PROMPT:
Exclude the pictures, then copy all remaining records exactly.

--*--

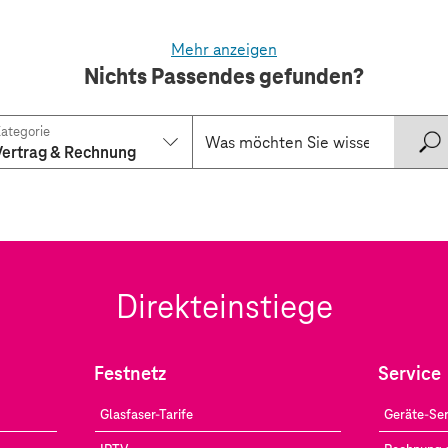
Mehr anzeigen
Nichts Passendes gefunden?
ategorie
Vertrag & Rechnung
Direkteinstiege
Festnetz
Service
Glasfaser-Tarife
Geräte-Ser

--*--

TASK OUTPUT:
Mehr anzeigen
Nichts Passendes gefunden?
ategorie
Vertrag & Rechnung
Direkteinstiege
Festnetz
Service
Glasfaser-Tarife
Geräte-Ser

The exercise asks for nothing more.